Eventually Clyde met with Dougie Fresh and Slick Rick of the Get Fresh Crew's former Manager Dennis Bell of City Slicker Productions and former Engineer, Ollie Cotton. Clyde worked with Dennis Bell in the late mid 80s on a song called Fly Yuppie on an independent label called Doc Records, which consisted of live scratching/cutting. In the 90s, Clyde had the opportunity to become a promoter. He promoted venues that featured groups like the Jeff Foxx Wake Up Club Band, Hal Melvin and the Blue Notes, Jeff Redd, the Delfonics, Horace Brown and Ray, Goodman and Brown. Clyde is currently the CEO/Founder and President of a non-profit organization called United We Stand Ent. (Entertainment), where he likes to bridge the gap between the youth and the adults in the community, using music and entertainment as an identifiable tool. He has promoted various events, such as the Rosedale Park event, which takes place every year in the Bronx.

Clyde has appeared in various magazines, news articles and news networks, such as, Xplosive Magazine, Word Up Magazine, DAStreetz Magazine, Billboard Magazine, the Daily News, The Post, TWU Local 100 Express, Amsterdam Newspaper, Bronx Times, Bronx Beat, BC News, the Meridian, as well as news segments on News12, NY1 News, UPN9 News and MTV. Some of the television and radio shows he appeared on are a host of shows on BronxNet Television such as: (In the Neighborhood Show with Mr. Batch, Bronx Talk AM and Prime Time with Gary Axelbank, Perspectives with Daren Jaime, and Glenis of Teens Talk 2 Glenis), WVOX 1460 AM with Bob Schaefer, 98.7 Kiss FM with the Open Line Crew and the Jeff Foxx Wake Up Club; 107.5 WBLS with Wendy Williams; Back-Spin 43 Sirius Radio with Kurtis Blow; 90.5 FM with Afrika Bambaataa; WBAI with BT Express; WGBB 1240 AM with Stan the Man STMS and Curry Kid of Straight Off the Top, just to name a few.

Clyde continues to do various venues throughout the community. Clyde, the CEO and Founders of United We Stand Ent., was awarded a Proclamation from the State of NY Legislative Resolution, NY State Senate 32nd ND District in 2002 presented by former Sen. Pedro Espada. Clyde was recently honored on January 13, 2005 at the Hip-Hop Church located in Harlem, where Kurtis Blow is the Co-Founder/Rapper and Dee Jay Worship Leader. An article was featured in the Sunday, January 30, 2005 Daily News, magazine section "25 Hour" pages 38 - 39. In addition, he was honored at the Trinity Episcopal Church in the Bronx on February 4, 2005.

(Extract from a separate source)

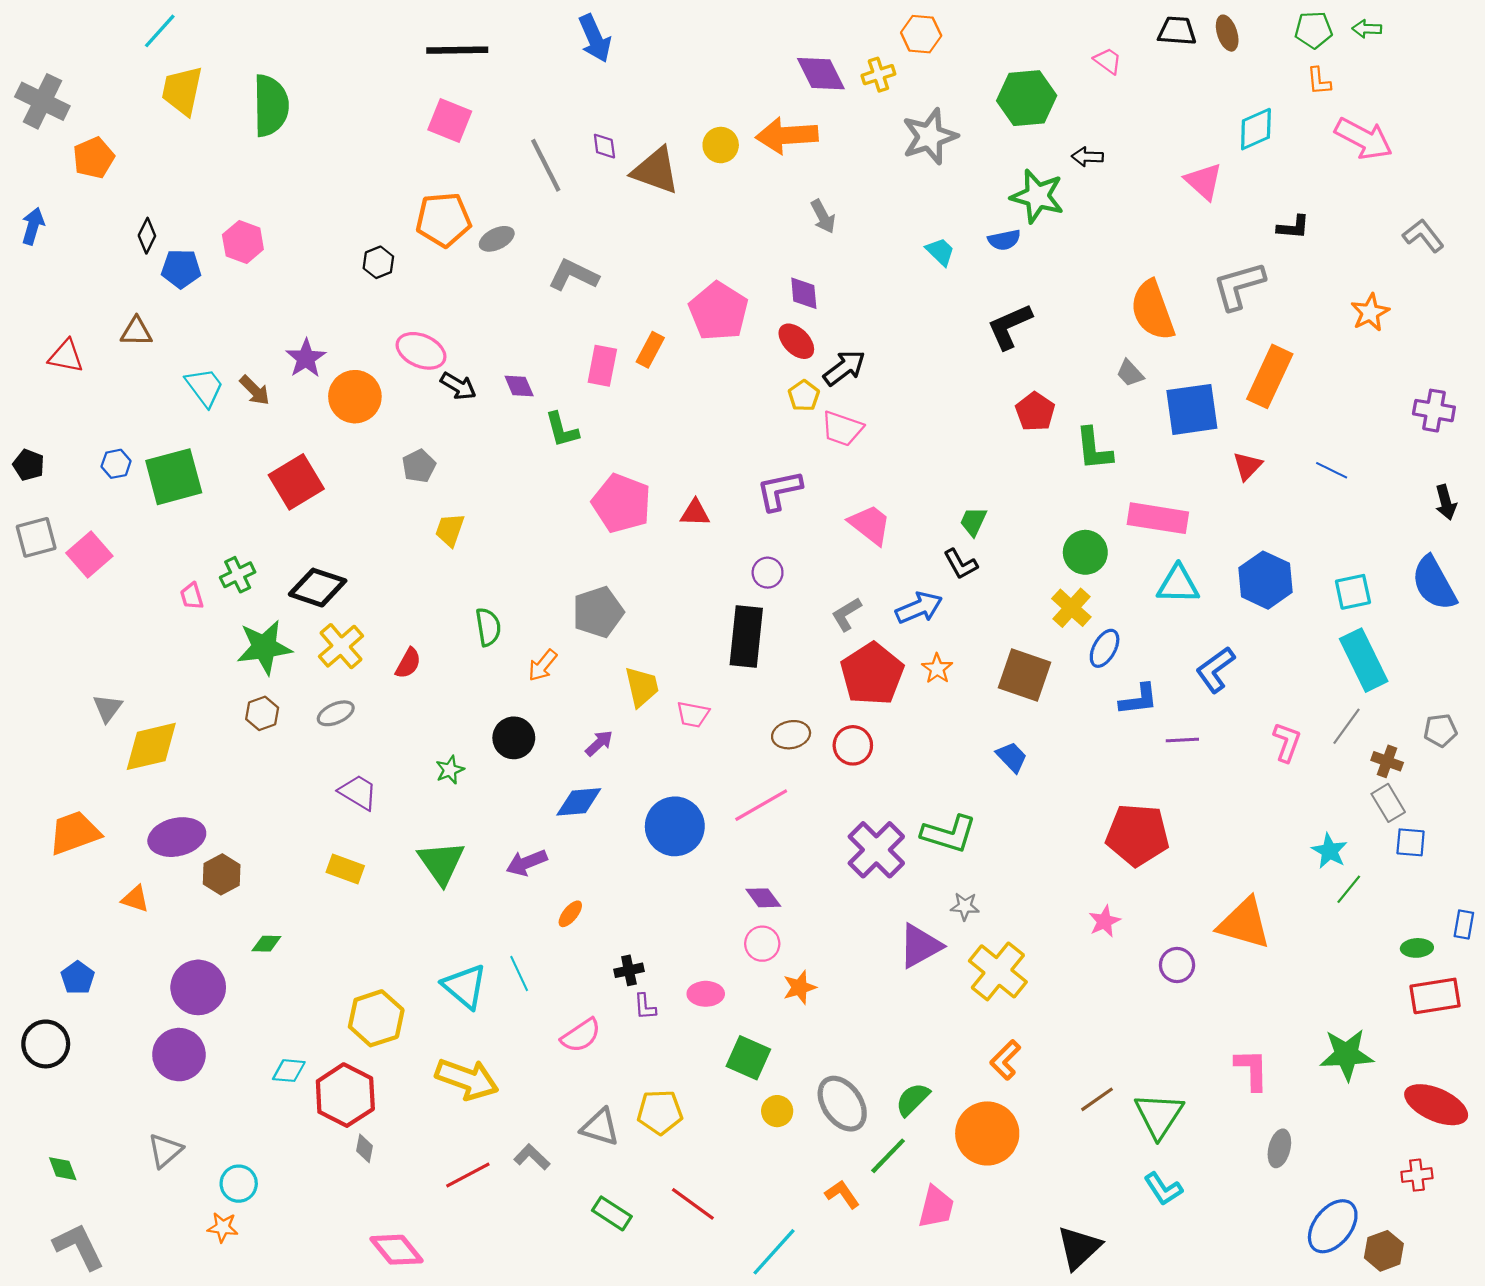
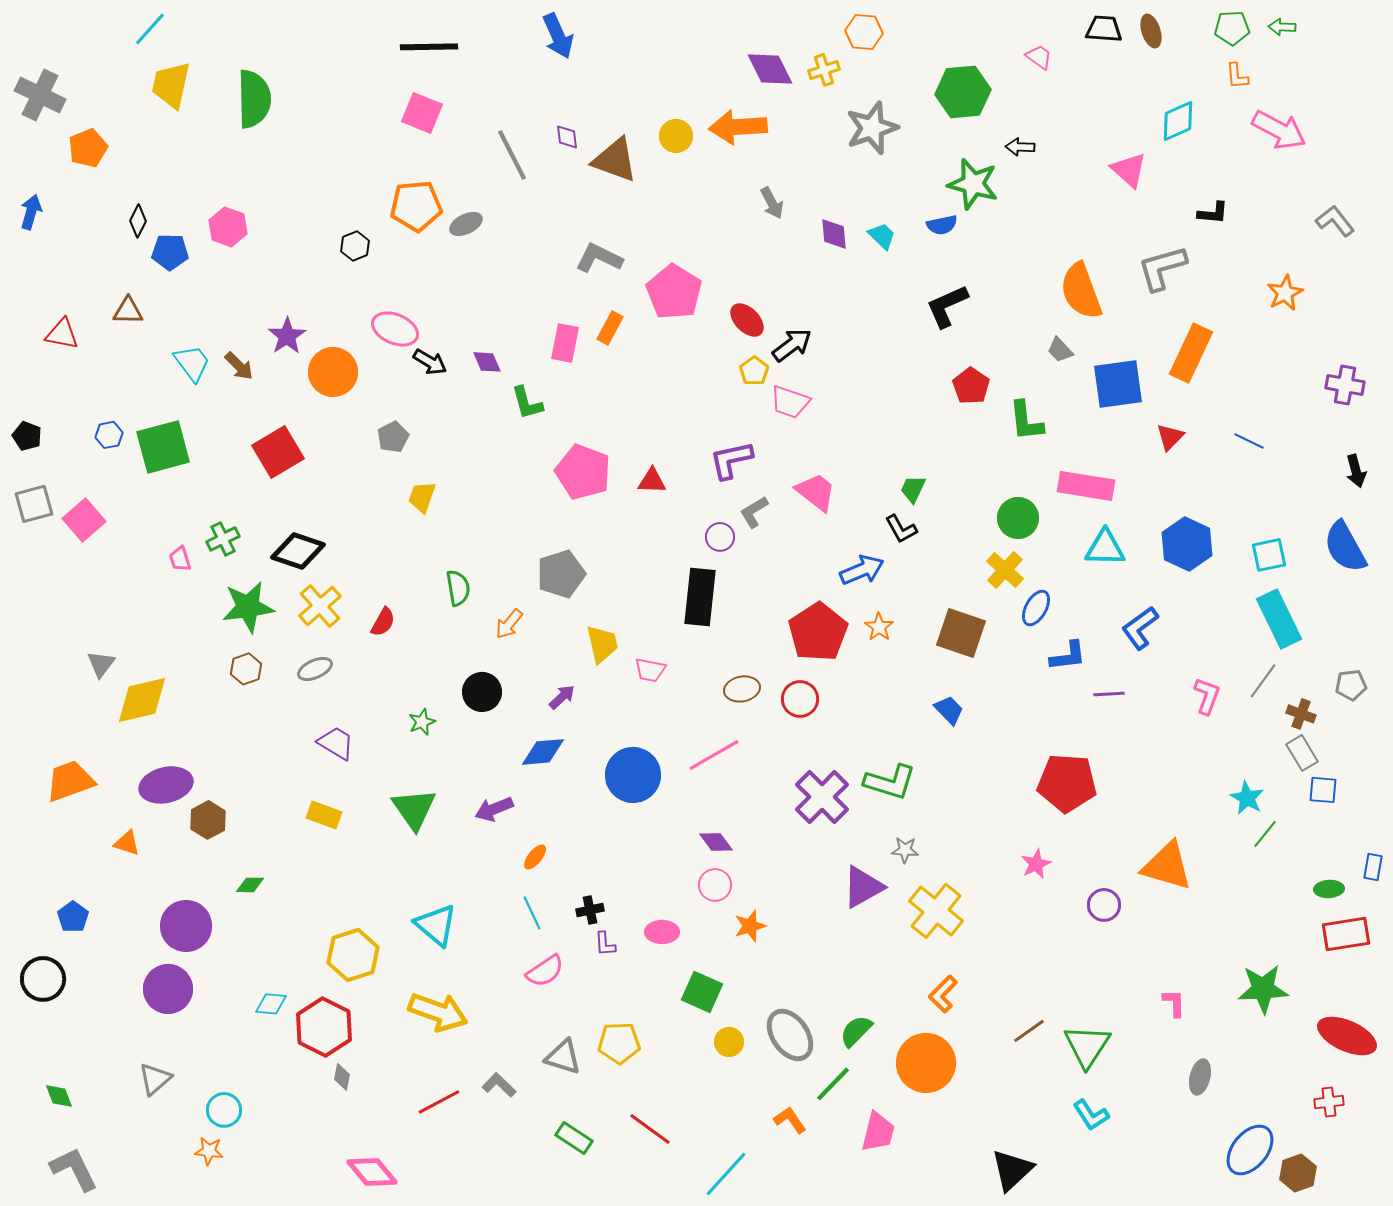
gray L-shape: (573, 275) -> (599, 258), moved
purple diamond: (804, 293) -> (834, 234), moved
gray L-shape: (846, 614) -> (754, 512), moved
cyan line: (519, 974) -> (532, 913), moved
pink L-shape: (1252, 1069) -> (1174, 1003), size x0.7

Clyde recently teamed up with Kips Bay Boys and Girls Club in creating a class teaching the birth of Hip-Hop and deejaying techniques called DJ Cool Clyde and DJ Lightnin Lance Universal Hip-Hop Scratch Academy. Clyde can be heard on a compilation CD called Bronx Talk presents Bronx Music Vol. 1, which includes various genres of music, such as, Rock, Pop, Doo Wop, Salsa, Jazz and Hip Hop. The CD includes well-known legendary artists/groups such as, Willie Colon, Afrika Bambaataa, Dave Valentin, Professor X, Butch Barella, the legendary Morrisania Revue, and Time Zone, just to name a few. Mission:

Our mission is to use hip-hop music and deejaying techniques as an identifiable tool to both educate the youth on how the Hip-Hop Culture emerged and to be able to bring back the positive aspects of how Hip-Hop once was, separating it from today's gangster rap. Goal:

Our goal is to use the Hip-Hop Culture/deejaying class to get the youth to understand the birth of Hip-Hop and how it was used as a tool to escape the violence. By taking this class, the youth will benefit by learning and understanding about the positive attributes and outlook. They will obtain the essence of the birth of Hip-Hop and carry on what was once was. Our goal is to inform them that they not only can be deejays, they can also become Hip-Hop Lawyers, Hip-Hop Doctors, Hip-Hop Accountants, etc. Our youth are the one's that can change the negative attributes in the Hip-Hop Culture to a positive one.